Exercise prompt — Set down, exactly as they stand, the lines from the one containing "podusi włączył się" through the last line of the records below, leaving every picture out.

Input material —
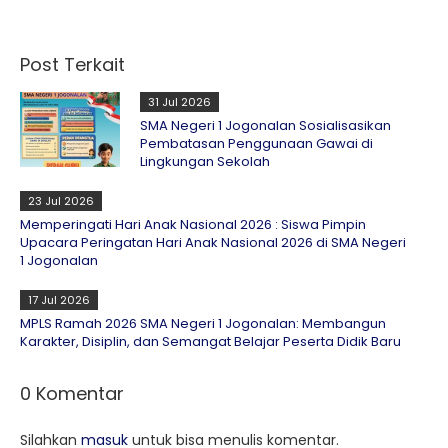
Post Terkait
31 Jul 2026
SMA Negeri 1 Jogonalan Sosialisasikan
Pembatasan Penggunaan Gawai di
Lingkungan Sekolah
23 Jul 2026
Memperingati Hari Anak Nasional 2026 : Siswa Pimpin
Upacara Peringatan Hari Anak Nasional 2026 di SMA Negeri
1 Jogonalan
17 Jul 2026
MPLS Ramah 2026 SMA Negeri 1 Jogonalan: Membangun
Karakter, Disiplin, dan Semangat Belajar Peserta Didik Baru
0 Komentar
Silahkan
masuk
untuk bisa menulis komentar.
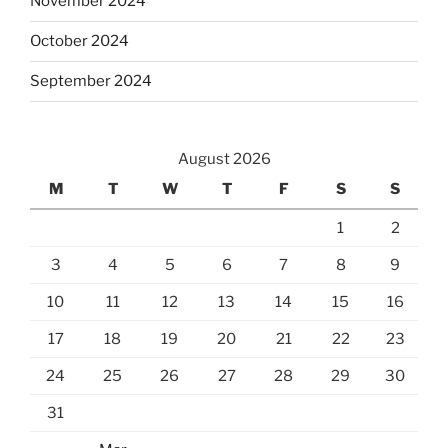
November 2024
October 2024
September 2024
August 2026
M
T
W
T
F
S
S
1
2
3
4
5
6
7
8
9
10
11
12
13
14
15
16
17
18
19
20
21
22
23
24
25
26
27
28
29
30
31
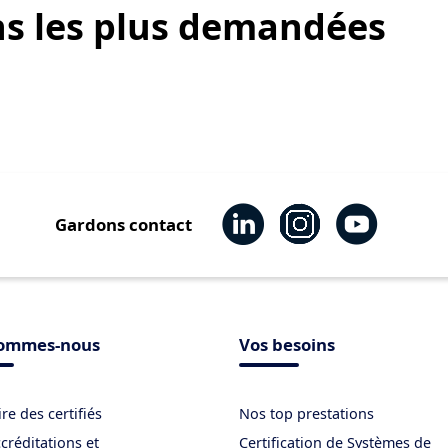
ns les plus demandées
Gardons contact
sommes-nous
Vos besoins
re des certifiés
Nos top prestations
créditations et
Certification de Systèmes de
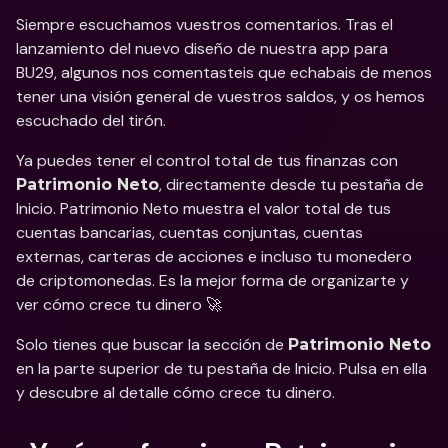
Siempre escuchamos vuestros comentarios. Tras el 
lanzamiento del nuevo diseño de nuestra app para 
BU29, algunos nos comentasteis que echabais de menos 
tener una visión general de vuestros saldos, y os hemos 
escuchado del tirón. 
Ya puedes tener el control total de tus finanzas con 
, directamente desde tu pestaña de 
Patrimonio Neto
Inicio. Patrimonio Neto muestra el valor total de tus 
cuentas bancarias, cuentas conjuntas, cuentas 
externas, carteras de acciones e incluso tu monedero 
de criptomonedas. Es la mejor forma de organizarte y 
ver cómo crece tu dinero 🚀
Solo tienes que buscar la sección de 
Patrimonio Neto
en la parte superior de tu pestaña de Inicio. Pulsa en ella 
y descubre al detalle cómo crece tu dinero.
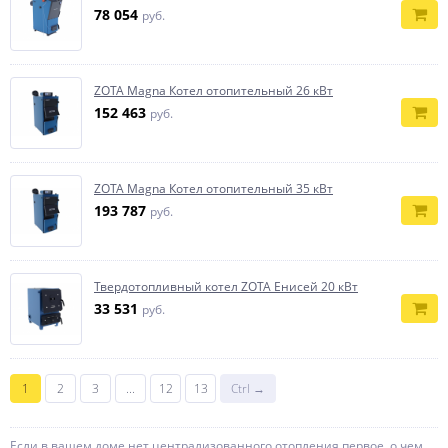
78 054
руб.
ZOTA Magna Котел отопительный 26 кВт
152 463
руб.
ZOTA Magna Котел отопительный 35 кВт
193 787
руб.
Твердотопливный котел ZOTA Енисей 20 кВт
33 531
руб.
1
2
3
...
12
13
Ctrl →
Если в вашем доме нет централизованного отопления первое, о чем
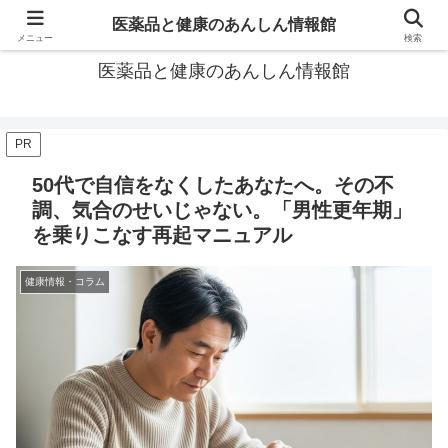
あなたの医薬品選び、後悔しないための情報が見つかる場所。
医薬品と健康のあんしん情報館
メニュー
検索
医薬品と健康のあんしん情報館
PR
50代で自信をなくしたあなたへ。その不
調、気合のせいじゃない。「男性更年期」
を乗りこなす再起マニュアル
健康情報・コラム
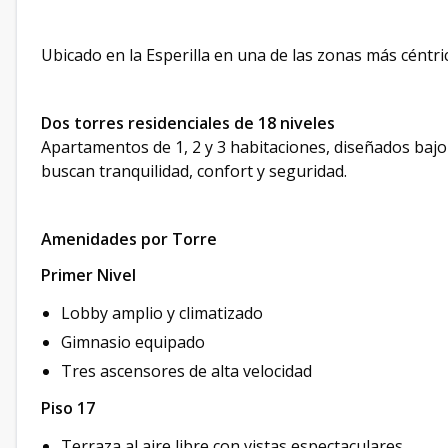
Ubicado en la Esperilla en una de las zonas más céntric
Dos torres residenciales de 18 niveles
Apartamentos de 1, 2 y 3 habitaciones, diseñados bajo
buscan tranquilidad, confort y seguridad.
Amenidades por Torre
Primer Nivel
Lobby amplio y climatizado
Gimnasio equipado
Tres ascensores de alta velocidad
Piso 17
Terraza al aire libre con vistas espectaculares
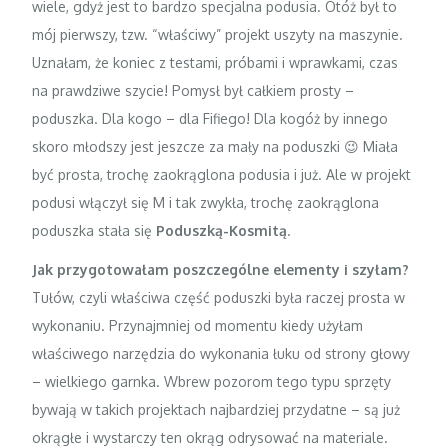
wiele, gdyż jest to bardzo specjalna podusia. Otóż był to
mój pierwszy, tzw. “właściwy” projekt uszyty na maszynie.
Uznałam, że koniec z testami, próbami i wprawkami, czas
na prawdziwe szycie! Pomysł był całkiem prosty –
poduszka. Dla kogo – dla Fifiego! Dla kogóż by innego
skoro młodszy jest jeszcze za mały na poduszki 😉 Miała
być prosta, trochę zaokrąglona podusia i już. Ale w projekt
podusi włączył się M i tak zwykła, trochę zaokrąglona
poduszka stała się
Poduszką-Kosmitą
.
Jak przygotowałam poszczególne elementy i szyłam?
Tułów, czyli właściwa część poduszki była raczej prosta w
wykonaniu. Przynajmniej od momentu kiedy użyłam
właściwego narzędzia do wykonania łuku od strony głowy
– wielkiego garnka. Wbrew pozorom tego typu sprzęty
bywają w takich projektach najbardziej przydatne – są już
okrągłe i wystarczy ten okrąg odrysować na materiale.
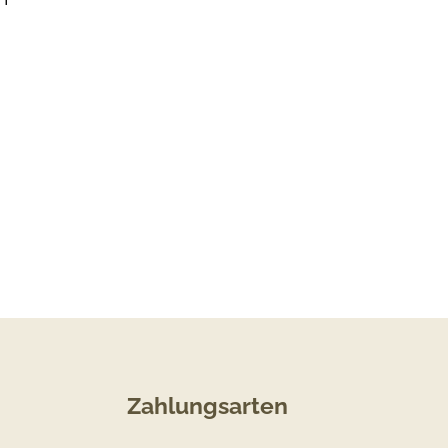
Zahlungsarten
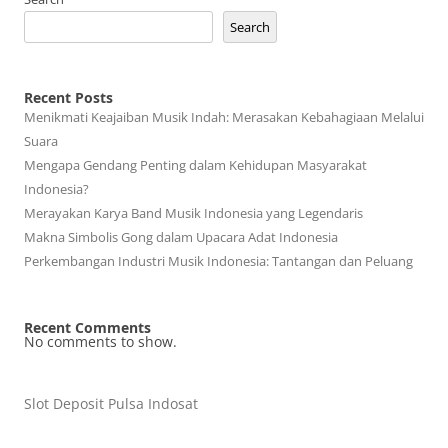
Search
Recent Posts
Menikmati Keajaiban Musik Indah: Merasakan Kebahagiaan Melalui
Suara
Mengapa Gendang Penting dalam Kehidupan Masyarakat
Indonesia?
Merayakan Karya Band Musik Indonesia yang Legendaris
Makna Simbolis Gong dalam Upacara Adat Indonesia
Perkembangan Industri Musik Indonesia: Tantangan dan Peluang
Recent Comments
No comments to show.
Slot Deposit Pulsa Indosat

Task output —
podusi włączył się M i tak zwykła, trochę zaokrąglona
poduszka stała się
Poduszką-Kosmitą
.
Jak przygotowałam poszczególne elementy i szyłam?
Tułów, czyli właściwa część poduszki była raczej prosta w
wykonaniu. Przynajmniej od momentu kiedy użyłam
właściwego narzędzia do wykonania łuku od strony głowy
– wielkiego garnka. Wbrew pozorom tego typu sprzęty
bywają w takich projektach najbardziej przydatne – są już
okrągłe i wystarczy ten okrąg odrysować na materiale.
Zahlungsarten
Search
Recent Posts
Menikmati Keajaiban Musik Indah: Merasakan Kebahagiaan Melalui
Suara
Mengapa Gendang Penting dalam Kehidupan Masyarakat
Indonesia?
Merayakan Karya Band Musik Indonesia yang Legendaris
Makna Simbolis Gong dalam Upacara Adat Indonesia
Perkembangan Industri Musik Indonesia: Tantangan dan Peluang
Recent Comments
No comments to show.
Slot Deposit Pulsa Indosat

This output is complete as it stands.